Huang also showed a real-time animation called Red Kite by Epic Games running on the TITAN X. It captured 100 square miles of 3D graphics, depicting a yawning valley with 13 million plants. Any given frame was 20-30 million polygons and showed physically based rendering.
Huang added that the latest AAA titles are "breathtaking" on TITAN X in 4K. Middle-earth: Shadow of Mordor, for example, runs at 40 frames per second on high settings with FXAA enabled, compared with 30fps on the GeForce GTX 980, released in September.
Titan X uses a new Maxwell GPU, the GM200. Compared to the GM204, the new GPU has 50% more CUDA cores, 50% more memory bandwidth, 50% more ROPs, and almost 50% more die size.
Feeding GM200 is a 384-bit memory bus driving 12GB of GDDR5 clocked at 7GHz. The 12GB of VRAM continues NVIDIA’s trend of equipping Titan cards with as much VRAM as they can handle, and should ensure that the GTX Titan X has VRAM to spare for years to come.

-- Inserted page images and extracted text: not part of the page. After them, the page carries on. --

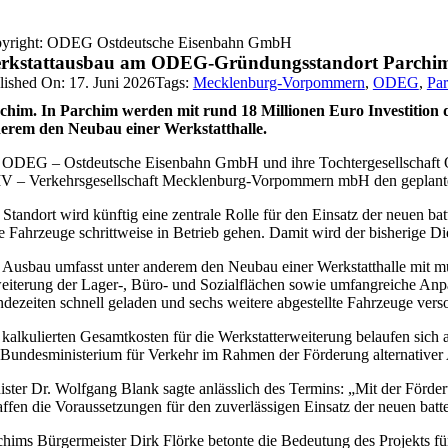
yright: ODEG Ostdeutsche Eisenbahn GmbH
rkstattausbau am ODEG-Gründungsstandort Parchi
lished On: 17. Juni 2026
Tags:
Mecklenburg-Vorpommern
,
ODEG
,
Pa
chim. In Parchim werden mit rund 18 Millionen Euro Investition 
erem den Neubau einer Werkstatthalle.
 ODEG – Ostdeutsche Eisenbahn GmbH und ihre Tochtergesellschaft O
 – Verkehrsgesellschaft Mecklenburg-Vorpommern mbH den geplanten 
 Standort wird künftig eine zentrale Rolle für den Einsatz der neuen
e Fahrzeuge schrittweise in Betrieb gehen. Damit wird der bisherige Die
 Ausbau umfasst unter anderem den Neubau einer Werkstatthalle mit m
eiterung der Lager-, Büro- und Sozialflächen sowie umfangreiche Anpa
dezeiten schnell geladen und sechs weitere abgestellte Fahrzeuge ver
 kalkulierten Gesamtkosten für die Werkstatterweiterung belaufen sic
 Bundesministerium für Verkehr im Rahmen der Förderung alternativer 
ister Dr. Wolfgang Blank sagte anlässlich des Termins: „Mit der Förd
affen die Voraussetzungen für den zuverlässigen Einsatz der neuen bat
chims Bürgermeister Dirk Flörke betonte die Bedeutung des Projekts f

As for clockspeeds, the base clockspeed is up to 1Ghz while the boost clock is 1075MHz. This is roughly 100MHz (~10%) ahead of the GTX Titan Black and will further push the GTX Titan X ahead.
NVIDIA’s official TDP for GTX Titan X is 250W, the same as the previous single-GPU Titan cards.

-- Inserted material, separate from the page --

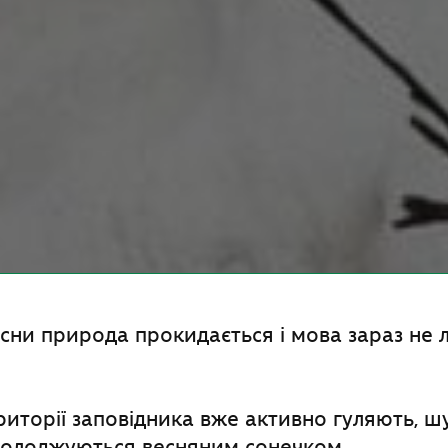
сни природа прокидається і мова зараз не
риторії заповідника вже активно гуляють, 
солоджуються весняним сонечком.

You should expect an average performance increase over the GTX 980 of more than 30%. Compared to its immediate predecessors such as the GTX 780 Ti and the original GTX Titan, the GTX Titan X represents a significant 50%-60% increase in performance.

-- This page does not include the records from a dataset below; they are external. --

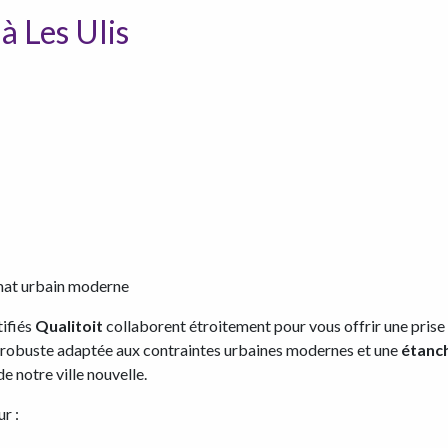
à Les Ulis
imat urbain moderne
ifiés
Qualitoit
collaborent étroitement pour vous offrir une prise
robuste adaptée aux contraintes urbaines modernes et une
étanc
 notre ville nouvelle.
r :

Specification Comparison | ||||||
GTX Titan X | GTX 980 | GTX Titan Black | GTX Titan | |||
CUDA Cores | 3072 | 2048 | 2880 | 2688 | ||
Texture Units | 192 | 128 | 240 | 224 | ||
ROPs | 96 | 64 | 48 | 48 | ||
Core Clock | 1000MHz | 1126MHz | 889MHz | 837MHz | ||
Boost Clock | 1075MHz | 1216MHz | 980MHz | 876MHz | ||
Memory Clock | 7GHz GDDR5 | 7GHz GDDR5 | 7GHz GDDR5 | 6GHz GDDR5 | ||
Memory Bus Width | 384-bit | 256-bit | 384-bit | 384-bit | ||
VRAM | 12GB | 4GB | 6GB | 6GB | ||
FP64 | 1/32 FP32 | 1/32 FP32 | 1/3 FP32 | 1/3 FP32 | ||
TDP | 250W | 165W | 250W | 250W | ||
GPU | GM200 | GM204 | GK110B | GK110 | ||
Architecture | Maxwell 2 | Maxwell 2 | Kepler | Kepler | ||
Transistor Count | 8B | 5.2B | 7.1B | 7.1B | ||
Manufacturing Process | TSMC 28nm | TSMC 28nm | TSMC 28nm | TSMC 28nm | ||
Price | $999 | $549 | $999 | $999 |
With today’s more official reveal of the Titan X and its massive 12GB frame buffer, Nvidia has now introduced four graphics cards into the market since AMD’s Radeon 285 in August 2014.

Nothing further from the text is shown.